La piattaforma Moovit ha deciso di chiamare a sé centinaia di volontari per svolgere molte di queste funzioni: dal correre in farmacia e consegnare i medicinali a domicilio fino alla consegna di un pasto caldo per chi un tetto non ce l’ha. Non solo: i giovani di Moovit monitorano anche il traffico e il trasporto pubblico in moltissimi comuni italiani, per venire incontro alle necessità di chi, coronavirus o meno, è obbligato a spostarsi per lavoro e necessità. Un comportamento altruista a cui hanno aderito anche compagnie di trasporto pubblico come Wetaxi, che ora svolge anche servizio delivery, o Freenow, che ha reso gratuite e corse in taxi per infermieri e medici impegnati giorno dopo giorno in prima linea contro il coronavirus. E ancora: ha fatto notizia la storia di Cristian Pibia, 30enne programmatore di Cagliari che ha realizzato a tempo record una applicazione per permettere a chi non ha la stampante di scaricare una applicazione e dotarsi di una autocertificazione digitale. Certo, l’applicazione è stata cancellata per volere del Ministero dell’Interno pochi giorni dopo, ma come si suol dire, è il pensiero che conta.

Darsi una mano ai tempi della quarantena significa anche ascoltare: è il caso di molti psicologi che hanno deciso di offrire piccole sessioni online gratuite. Obbligati anche loro a casa, tra un paziente e l’altro su skype &co. si offrono per ascoltare, dare consigli, cercare di arginare la sensazione alienante e di straniamento che può aver portato alla superficie problemi che erano annebbiati e insonorizzati dalla vita quotidiana. Il silenzio del tempo libero, che però non viene vissuto appieno, può infatti essere terreno fertile per i peggiori demoni. E se non si vogliono scomodare traumi infantili, ne basta un altro fin troppo diffuso: la noia. Anche in questo caso, la soluzione esiste: la piattaforma di innovazione sociale e raccolta fondi online “Produzioni dal basso” ad esempio ha lanciato l’iniziativa #attiviamoenergiepositive in collaborazione con Banca Etica e Gruppo Assimoco, mettendo online numerosi cicli di formazione online sugli argomenti più disparati, sempre in tema di energia. La noia però può essere riempita anche dall’intrattenimento: se da un lato Pornhub ha reso gratuiti i contenuti premium (perché solitudine e isolamento hanno effetti anche sulla sfera sessuale, inutile negarlo), Infinity ha annunciato che devolverà l’intero importo del primo mese di sottoscrizione, alla fine del primo mese gratuito di default, alla Protezione civile aderendo alla raccolta fondi “aiutiamo chi ci aiuta” lanciata da Mediaset-Mediafriends. Ad incentivare il mondo del digitale a fare la sua parte ci ha pensato anche il Ministero dell’Innovazione, che con la campagnasolidarietà digitale ha chiamato “alle armi” compagnie telefoniche, editori e aziende di tlc. Ecco allora i giga gratis per vedere video, navigare o chattare, giornali e riviste messe a disposizione gratuitamente in digitale (anche per scoraggiare le gite in edicola).

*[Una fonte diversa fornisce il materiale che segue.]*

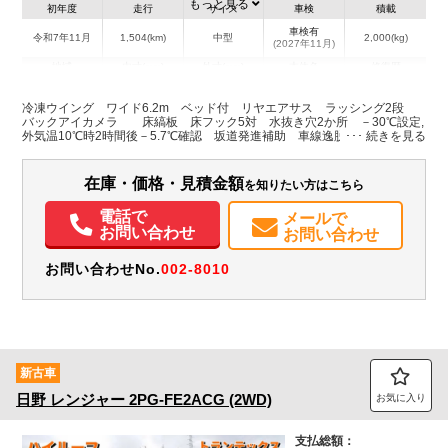
もっと見る
初年度
走行
サイズ
車検
積載
車検有
令和7年11月
1,504(km)
中型
2,000(kg)
(2027年11月)
地域
内寸(mm)
外寸(mm)
本体色
修復歴
L:6,180
L:8,700
ホワイト系
埼玉県
W:2,400
W:2,490
無
冷凍ウイング ワイド6.2m ベッド付 リヤエアサス ラッシング2段
H:2,220
H:3,380
バックアイカメラ 床縞板 床フック5対 水抜き穴2か所 －30℃設定,
外気温10℃時2時間後－5.7℃確認 坂道発進補助 車線逸脱警報 衝突被
害軽減ブレーキ 尿素
装備情報
在庫・価格・見積金額
を知りたい方はこちら
エアコン
パワステ
パワーウィンドウ
ABS
エアバッグ
電動格納ミラー
バックモニター
取扱説明書（一部含む）
メンテナンスノート（保証書）
電話で
メールで
お問い合わせ
お問い合わせ
お問い合わせNo.
002-8010
新古車
日野
レンジャー
2PG-FE2ACG (2WD)
お気に入り
支払総額：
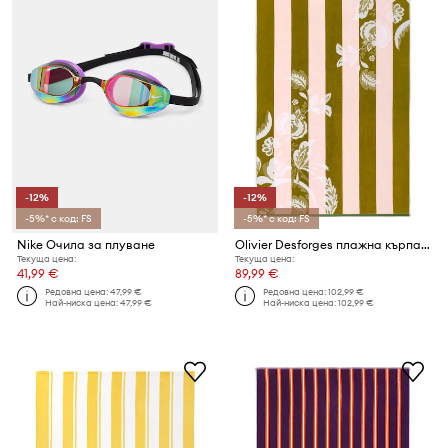
-12%
-12%
-5%* с код: FS
-5%* с код: FS
Nike Очила за плуване
Olivier Desforges плажна кърпа от текстил GIRANDOL 90 x 160 cm
Текуща цена:
Текуща цена:
41,99 €
89,99 €
Редовна цена:
47,99 €
Редовна цена:
102,99 €
Най-ниска цена:
47,99 €
Най-ниска цена:
102,99 €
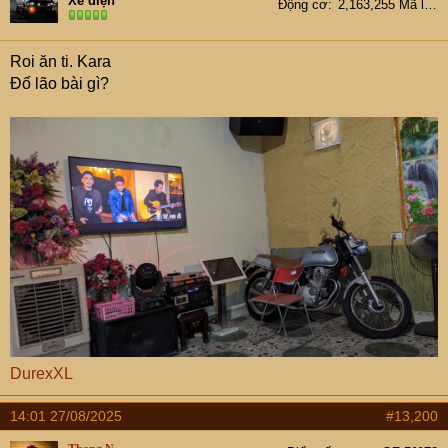
Xe điện
Động cơ
2,163,255 Mã lực
o
n
s
Roi ăn ti. Kara
:
Đố lão bài gì?
DurexXL
14:01 27/08/2025
#13,200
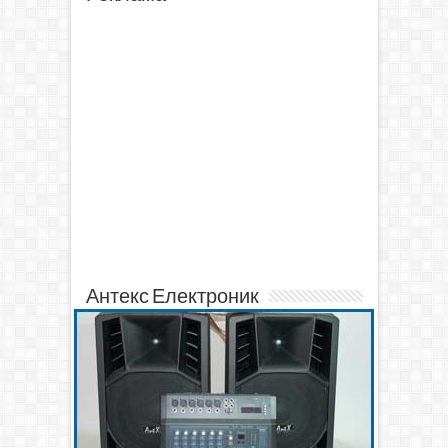
Антекс Електроник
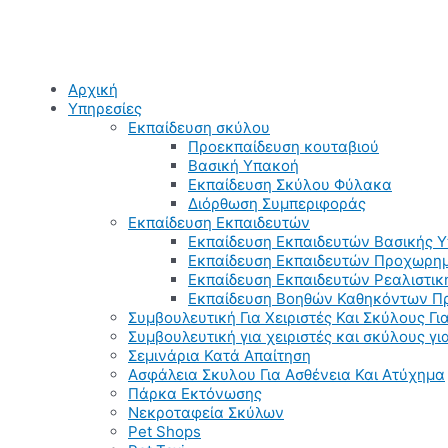
Αρχική
Υπηρεσίες
Εκπαίδευση σκύλου
Προεκπαίδευση κουταβιού
Βασική Υπακοή
Εκπαίδευση Σκύλου Φύλακα
Διόρθωση Συμπεριφοράς
Εκπαίδευση Εκπαιδευτών
Εκπαίδευση Εκπαιδευτών Βασικής 
Εκπαίδευση Εκπαιδευτών Προχωρημ
Εκπαίδευση Εκπαιδευτών Ρεαλιστικ
Εκπαίδευση Βοηθών Καθηκόντων Π
Συμβουλευτική Για Χειριστές Και Σκύλους Για
Συμβουλευτική για χειριστές και σκύλους γ
Σεμινάρια Κατά Απαίτηση
Ασφάλεια Σκυλου Για Ασθένεια Και Ατύχημα
Πάρκα Εκτόνωσης
Νεκροταφεία Σκύλων
Pet Shops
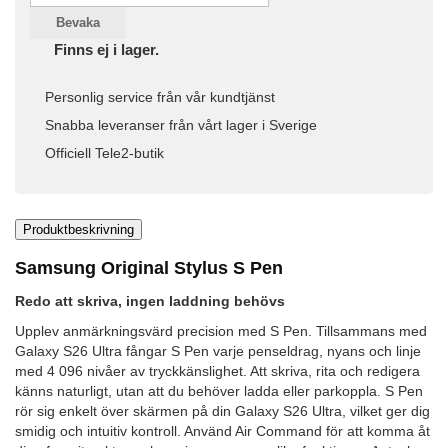
Bevaka
Finns ej i lager.
Personlig service från vår kundtjänst
Snabba leveranser från vårt lager i Sverige
Officiell Tele2-butik
Produktbeskrivning
Samsung Original Stylus S Pen
Redo att skriva, ingen laddning behövs
Upplev anmärkningsvärd precision med S Pen. Tillsammans med
Galaxy S26 Ultra fångar S Pen varje penseldrag, nyans och linje
med 4 096 nivåer av tryckkänslighet. Att skriva, rita och redigera
känns naturligt, utan att du behöver ladda eller parkoppla. S Pen
rör sig enkelt över skärmen på din Galaxy S26 Ultra, vilket ger dig
smidig och intuitiv kontroll. Använd Air Command för att komma åt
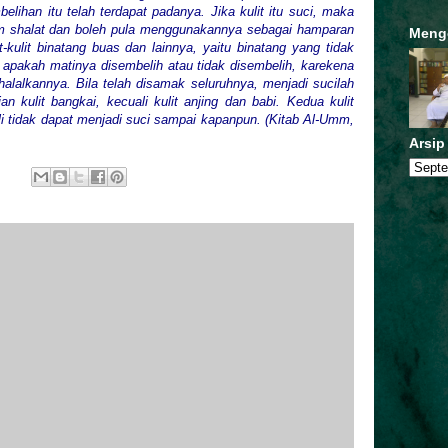
elihan itu telah terdapat padanya. Jika kulit itu suci, maka
 shalat dan boleh pula menggunakannya sebagai hamparan
Meng
t-kulit binatang buas dan lainnya, yaitu binatang yang tidak
 apakah matinya disembelih atau tidak disembelih, karekena
alalkannya. Bila telah disamak seluruhnya, menjadi sucilah
n kulit bangkai, kecuali kulit anjing dan babi. Kedua kulit
i tidak dapat menjadi suci sampai kapanpun. (Kitab Al-Umm,
Arsip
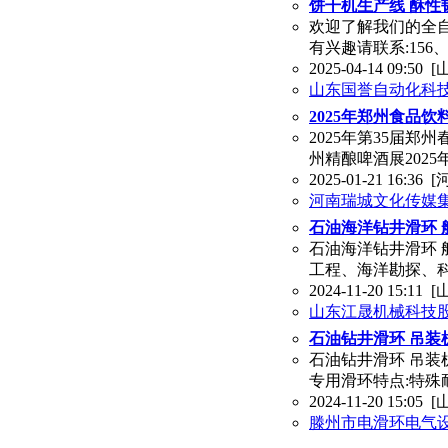
饼干机生产线 酥性
欢迎了解我们的全自
有兴趣请联系:156、
2025-04-14 09:50
[
山东国誉自动化科
2025年郑州食品
2025年第35届郑
州精酿啤酒展2025年
2025-01-21 16:36
[
河南瑞城文化传媒
石油海洋钻井滑环 
石油海洋钻井滑环 
工程、海洋勘探、
2024-11-20 15:11
[
山东江晟机械科技
石油钻井滑环 吊装
石油钻井滑环 吊装
专用滑环特点:特殊
2024-11-20 15:05
[
滕州市电滑环电气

Il coronavirus ci ha obbligati a stare lontani, ma ci ha avvicinati. Abbiamo colmato quel metro obbligatorio di distanza con buone idee, iniziative e campagne Abbiamo capito cosa non ci è essenziale, scoprendo che forse può esserlo per qualcun altro. La speranza è che questa quarantena finisca il prima possibile, per farci tornare alle nostre vite “normali”. E se torneremo nelle strade, nelle uffici e nella case dei nostri amici inevitabilmente cambiati da questa esperienza, speriamo che sia perché torneremo meno individualisti, e che il volontariato del mondo digitale non sparisca, ma si traduca nel mondo reale.